What you have to do - The response should contain all of the data below, reproduced exactly, and no pictures.

Records supplied -
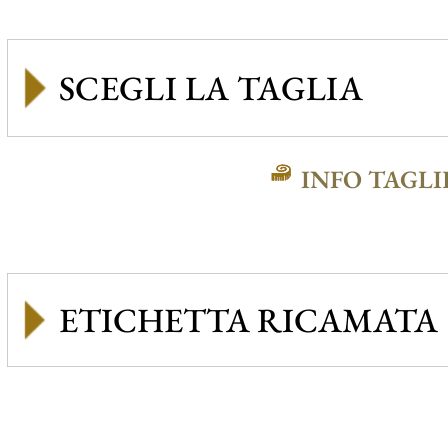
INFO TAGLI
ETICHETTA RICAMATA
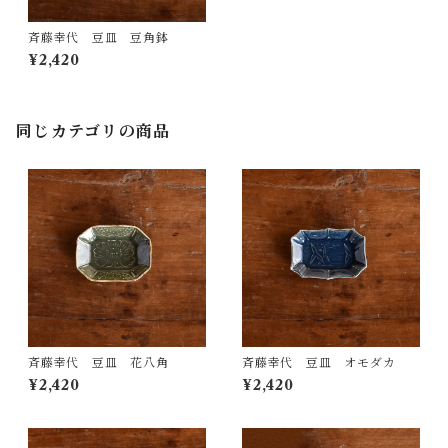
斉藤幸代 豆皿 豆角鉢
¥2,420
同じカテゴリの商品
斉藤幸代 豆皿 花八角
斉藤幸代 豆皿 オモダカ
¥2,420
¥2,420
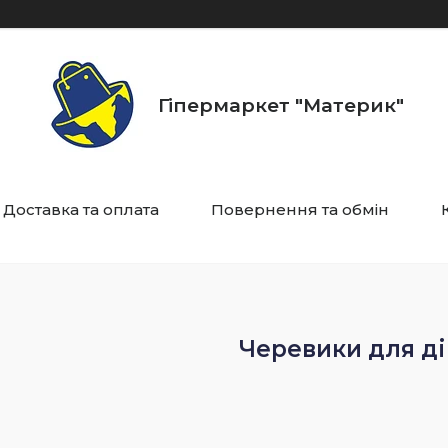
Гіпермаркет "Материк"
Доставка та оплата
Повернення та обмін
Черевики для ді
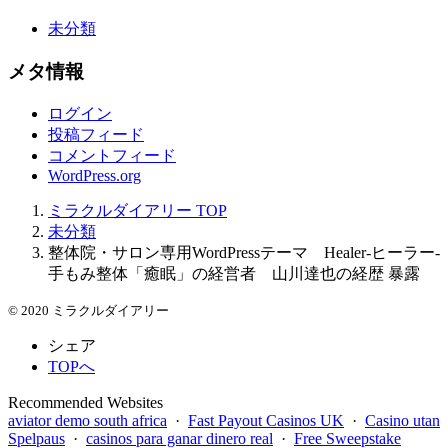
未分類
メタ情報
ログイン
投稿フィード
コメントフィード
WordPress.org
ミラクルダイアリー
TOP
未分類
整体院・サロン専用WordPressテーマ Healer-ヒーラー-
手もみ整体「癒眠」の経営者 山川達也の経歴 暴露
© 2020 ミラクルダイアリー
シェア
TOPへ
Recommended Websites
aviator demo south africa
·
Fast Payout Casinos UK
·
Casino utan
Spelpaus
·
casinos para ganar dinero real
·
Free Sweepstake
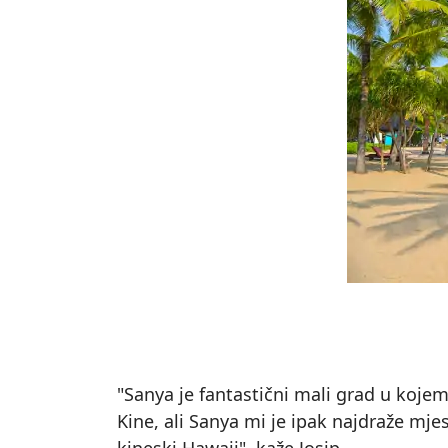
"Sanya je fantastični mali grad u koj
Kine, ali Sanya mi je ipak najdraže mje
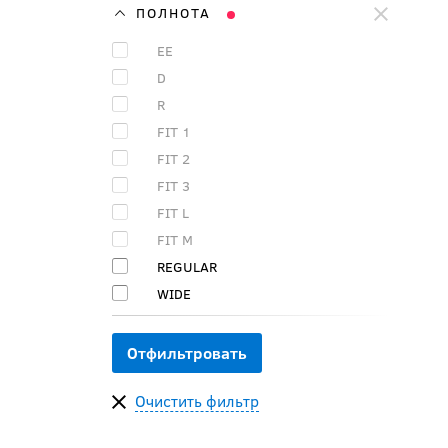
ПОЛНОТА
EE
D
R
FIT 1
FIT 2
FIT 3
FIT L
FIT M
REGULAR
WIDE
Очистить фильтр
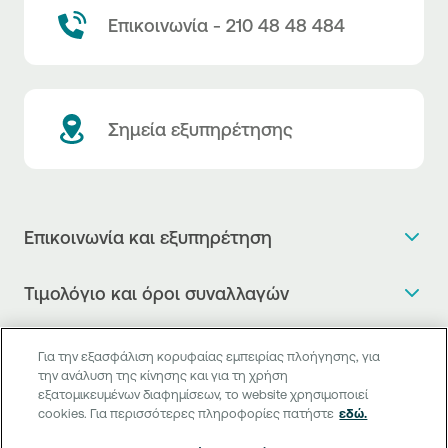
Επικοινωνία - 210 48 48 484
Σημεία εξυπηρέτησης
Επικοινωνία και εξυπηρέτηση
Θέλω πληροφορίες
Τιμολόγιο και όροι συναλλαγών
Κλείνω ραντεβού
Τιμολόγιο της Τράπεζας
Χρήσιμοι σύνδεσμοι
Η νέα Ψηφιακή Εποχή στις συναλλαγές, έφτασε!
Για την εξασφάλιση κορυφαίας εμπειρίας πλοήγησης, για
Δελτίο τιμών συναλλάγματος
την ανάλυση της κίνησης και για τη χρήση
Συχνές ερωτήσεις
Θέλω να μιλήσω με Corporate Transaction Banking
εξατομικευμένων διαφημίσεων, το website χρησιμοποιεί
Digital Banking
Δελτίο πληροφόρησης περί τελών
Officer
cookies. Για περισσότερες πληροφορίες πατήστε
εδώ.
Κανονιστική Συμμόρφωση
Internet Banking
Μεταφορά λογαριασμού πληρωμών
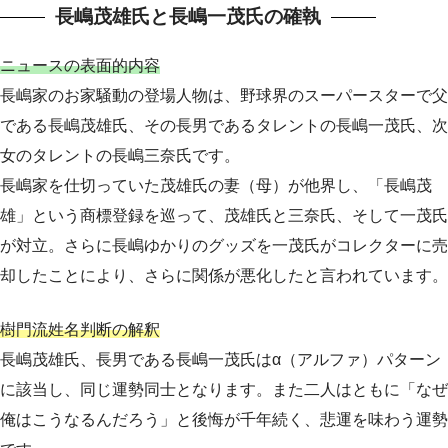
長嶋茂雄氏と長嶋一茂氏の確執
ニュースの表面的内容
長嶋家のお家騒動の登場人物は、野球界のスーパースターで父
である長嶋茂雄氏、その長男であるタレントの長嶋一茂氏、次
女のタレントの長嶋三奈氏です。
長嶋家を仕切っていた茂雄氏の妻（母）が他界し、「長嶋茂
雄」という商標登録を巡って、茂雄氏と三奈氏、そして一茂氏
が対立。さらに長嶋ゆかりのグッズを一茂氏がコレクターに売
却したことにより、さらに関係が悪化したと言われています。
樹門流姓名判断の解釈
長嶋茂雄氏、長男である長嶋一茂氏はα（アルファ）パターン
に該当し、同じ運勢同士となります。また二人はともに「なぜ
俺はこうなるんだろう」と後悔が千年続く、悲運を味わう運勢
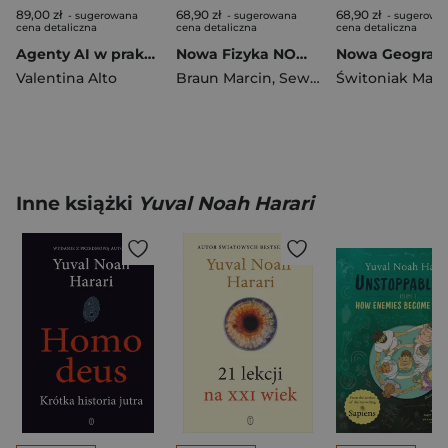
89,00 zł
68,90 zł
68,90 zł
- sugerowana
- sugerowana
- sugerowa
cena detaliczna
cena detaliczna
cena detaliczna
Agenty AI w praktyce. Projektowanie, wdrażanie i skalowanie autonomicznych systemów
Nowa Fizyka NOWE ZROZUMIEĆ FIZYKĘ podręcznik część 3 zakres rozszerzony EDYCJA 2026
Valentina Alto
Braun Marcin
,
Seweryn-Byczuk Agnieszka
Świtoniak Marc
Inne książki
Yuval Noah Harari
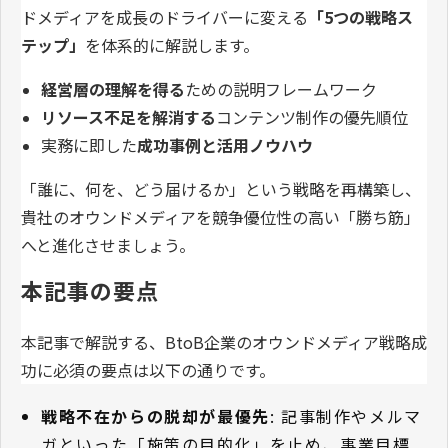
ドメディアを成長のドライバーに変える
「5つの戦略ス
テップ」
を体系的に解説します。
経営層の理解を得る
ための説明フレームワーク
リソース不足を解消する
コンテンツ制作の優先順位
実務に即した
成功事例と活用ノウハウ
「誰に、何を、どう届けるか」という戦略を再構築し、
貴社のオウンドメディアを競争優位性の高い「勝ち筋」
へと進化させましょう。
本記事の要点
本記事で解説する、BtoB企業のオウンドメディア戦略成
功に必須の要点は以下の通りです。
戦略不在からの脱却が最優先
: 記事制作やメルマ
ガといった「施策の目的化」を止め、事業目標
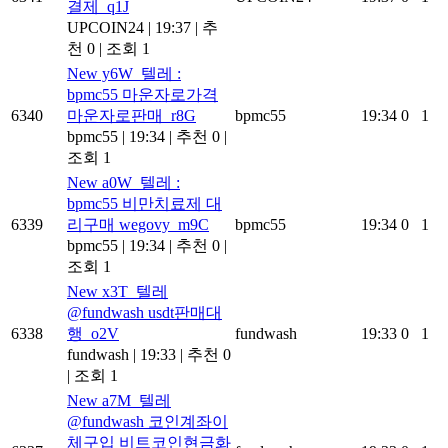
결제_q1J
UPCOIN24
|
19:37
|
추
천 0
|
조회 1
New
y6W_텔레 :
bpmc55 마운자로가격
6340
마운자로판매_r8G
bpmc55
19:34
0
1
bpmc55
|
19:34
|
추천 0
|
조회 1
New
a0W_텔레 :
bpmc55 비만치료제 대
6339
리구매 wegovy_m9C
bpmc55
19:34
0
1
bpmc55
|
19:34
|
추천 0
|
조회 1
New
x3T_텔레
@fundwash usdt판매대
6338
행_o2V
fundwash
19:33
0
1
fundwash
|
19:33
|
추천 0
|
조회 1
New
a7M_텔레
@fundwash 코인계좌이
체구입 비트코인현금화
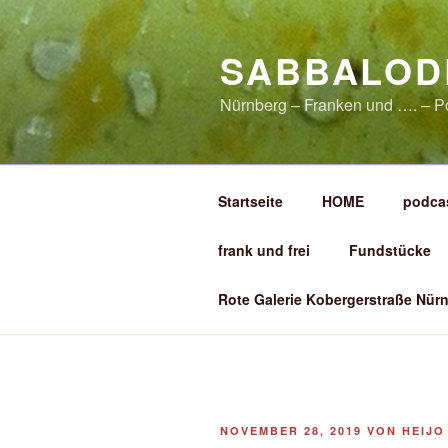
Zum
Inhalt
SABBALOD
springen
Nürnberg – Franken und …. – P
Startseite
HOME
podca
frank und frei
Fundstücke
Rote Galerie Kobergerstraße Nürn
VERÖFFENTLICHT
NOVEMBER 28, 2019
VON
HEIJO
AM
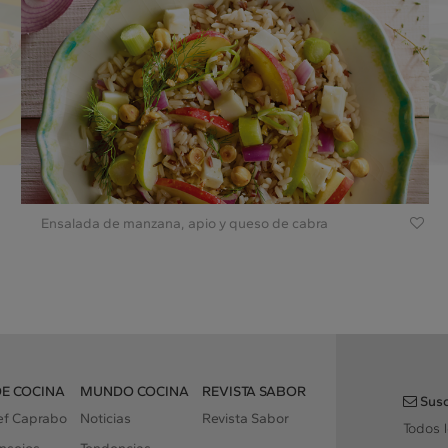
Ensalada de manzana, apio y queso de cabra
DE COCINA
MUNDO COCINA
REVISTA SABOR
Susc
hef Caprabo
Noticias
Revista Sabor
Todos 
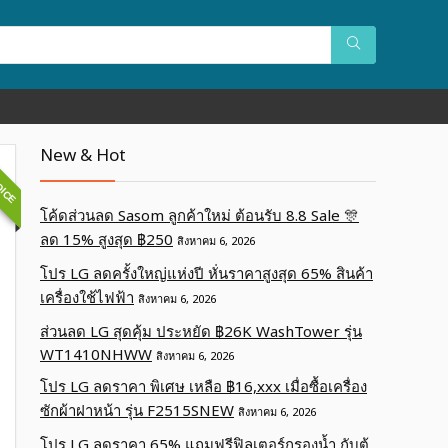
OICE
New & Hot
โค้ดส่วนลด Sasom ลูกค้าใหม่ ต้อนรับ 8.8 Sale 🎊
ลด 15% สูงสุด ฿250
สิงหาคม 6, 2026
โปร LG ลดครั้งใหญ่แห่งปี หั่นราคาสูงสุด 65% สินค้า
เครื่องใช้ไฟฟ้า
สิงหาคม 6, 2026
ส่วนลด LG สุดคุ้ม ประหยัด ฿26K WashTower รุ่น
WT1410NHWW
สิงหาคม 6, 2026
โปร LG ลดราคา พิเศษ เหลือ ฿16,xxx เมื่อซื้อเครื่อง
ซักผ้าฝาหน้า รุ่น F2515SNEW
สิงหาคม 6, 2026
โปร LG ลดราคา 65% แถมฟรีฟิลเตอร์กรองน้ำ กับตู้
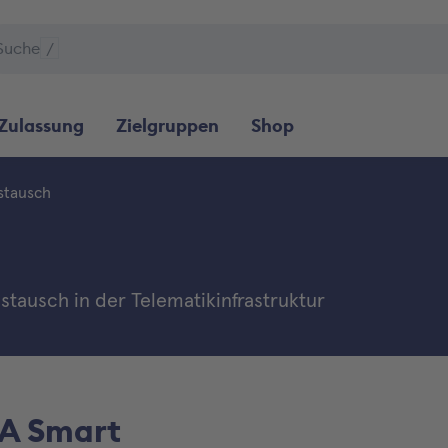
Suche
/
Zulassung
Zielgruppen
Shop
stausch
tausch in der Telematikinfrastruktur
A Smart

Answer to this task -
INFO TAGLI
ETICHETTA RICAMATA
斉藤幸代 豆皿 豆角鉢
¥2,420
同じカテゴリの商品
斉藤幸代 豆皿 花八角
斉藤幸代 豆皿 オモダカ
¥2,420
¥2,420
Гіпермаркет "Материк"
Доставка та оплата
Повернення та обмін
Черевики для ді
未分類
メタ情報
ログイン
投稿フィード
コメントフィード
WordPress.org
ミラクルダイアリー
TOP
未分類
整体院・サロン専用WordPressテーマ Healer-ヒーラー-
手もみ整体「癒眠」の経営者 山川達也の経歴 暴露
© 2020 ミラクルダイアリー
シェア
TOPへ
Recommended Websites
aviator demo south africa
·
Fast Payout Casinos UK
·
Casino utan
Spelpaus
·
casinos para ganar dinero real
·
Free Sweepstake
"Sanya je fantastični mali grad u koj
Kine, ali Sanya mi je ipak najdraže mje
ПОЛНОТА
EE
D
R
FIT 1
FIT 2
FIT 3
FIT L
FIT M
REGULAR
WIDE
Очистить фильтр
Επικοινωνία - 210 48 48 484
Σημεία εξυπηρέτησης
Επικοινωνία και εξυπηρέτηση
Θέλω πληροφορίες
Τιμολόγιο και όροι συναλλαγών
Κλείνω ραντεβού
Τιμολόγιο της Τράπεζας
Χρήσιμοι σύνδεσμοι
Η νέα Ψηφιακή Εποχή στις συναλλαγές, έφτασε!
Για την εξασφάλιση κορυφαίας εμπειρίας πλοήγησης, για
Δελτίο τιμών συναλλάγματος
την ανάλυση της κίνησης και για τη χρήση
Συχνές ερωτήσεις
Θέλω να μιλήσω με Corporate Transaction Banking
εξατομικευμένων διαφημίσεων, το website χρησιμοποιεί
Digital Banking
Δελτίο πληροφόρησης περί τελών
Officer
cookies. Για περισσότερες πληροφορίες πατήστε
εδώ.
Κανονιστική Συμμόρφωση
Internet Banking
Μεταφορά λογαριασμού πληρωμών
長嶋茂雄氏と長嶋一茂氏の確執
ニュースの表面的内容
長嶋家のお家騒動の登場人物は、野球界のスーパースターで父
である長嶋茂雄氏、その長男であるタレントの長嶋一茂氏、次
女のタレントの長嶋三奈氏です。
長嶋家を仕切っていた茂雄氏の妻（母）が他界し、「長嶋茂
雄」という商標登録を巡って、茂雄氏と三奈氏、そして一茂氏
が対立。さらに長嶋ゆかりのグッズを一茂氏がコレクターに売
却したことにより、さらに関係が悪化したと言われています。
樹門流姓名判断の解釈
長嶋茂雄氏、長男である長嶋一茂氏はα（アルファ）パターン
に該当し、同じ運勢同士となります。また二人はともに「なぜ
俺はこうなるんだろう」と後悔が千年続く、悲運を味わう運勢
89,00 zł
68,90 zł
68,90 zł
- sugerowana
- sugerowana
- sugerowa
cena detaliczna
cena detaliczna
cena detaliczna
Agenty AI w praktyce. Projektowanie, wdrażanie i skalowanie autonomicznych systemów
Nowa Fizyka NOWE ZROZUMIEĆ FIZYKĘ podręcznik część 3 zakres rozszerzony EDYCJA 2026
Valentina Alto
Braun Marcin
,
Seweryn-Byczuk Agnieszka
Świtoniak Marc
Inne książki
Yuval Noah Harari
ドメディアを成長のドライバーに変える
「5つの戦略ス
テップ」
を体系的に解説します。
経営層の理解を得る
ための説明フレームワーク
リソース不足を解消する
コンテンツ制作の優先順位
実務に即した
成功事例と活用ノウハウ
「誰に、何を、どう届けるか」という戦略を再構築し、
貴社のオウンドメディアを競争優位性の高い「勝ち筋」
へと進化させましょう。
本記事の要点
本記事で解説する、BtoB企業のオウンドメディア戦略成
功に必須の要点は以下の通りです。
戦略不在からの脱却が最優先
: 記事制作やメルマ
ガといった「施策の目的化」を止め、事業目標
결제_q1J
UPCOIN24
|
19:37
|
추
천 0
|
조회 1
New
y6W_텔레 :
bpmc55 마운자로가격
6340
마운자로판매_r8G
bpmc55
19:34
0
1
bpmc55
|
19:34
|
추천 0
|
조회 1
New
a0W_텔레 :
bpmc55 비만치료제 대
6339
리구매 wegovy_m9C
bpmc55
19:34
0
1
bpmc55
|
19:34
|
추천 0
|
조회 1
New
x3T_텔레
@fundwash usdt판매대
6338
행_o2V
fundwash
19:33
0
1
fundwash
|
19:33
|
추천 0
|
조회 1
New
a7M_텔레
@fundwash 코인계좌이
체구입 비트코인현금화
Zum
Inhalt
SABBALOD
springen
Nürnberg – Franken und …. – P
Startseite
HOME
podca
frank und frei
Fundstücke
Rote Galerie Kobergerstraße Nürn
VERÖFFENTLICHT
NOVEMBER 28, 2019
VON
HEIJO
AM
Ensalada de manzana, apio y queso de cabra
DE COCINA
MUNDO COCINA
REVISTA SABOR
Susc
hef Caprabo
Noticias
Revista Sabor
Todos 
OICE
New & Hot
โค้ดส่วนลด Sasom ลูกค้าใหม่ ต้อนรับ 8.8 Sale 🎊
ลด 15% สูงสุด ฿250
สิงหาคม 6, 2026
โปร LG ลดครั้งใหญ่แห่งปี หั่นราคาสูงสุด 65% สินค้า
เครื่องใช้ไฟฟ้า
สิงหาคม 6, 2026
ส่วนลด LG สุดคุ้ม ประหยัด ฿26K WashTower รุ่น
WT1410NHWW
สิงหาคม 6, 2026
โปร LG ลดราคา พิเศษ เหลือ ฿16,xxx เมื่อซื้อเครื่อง
ซักผ้าฝาหน้า รุ่น F2515SNEW
สิงหาคม 6, 2026
โปร LG ลดราคา 65% แถมฟรีฟิลเตอร์กรองน้ำ กับตู้
Suche
/
Zulassung
Zielgruppen
Shop
stausch
tausch in der Telematikinfrastruktur
A Smart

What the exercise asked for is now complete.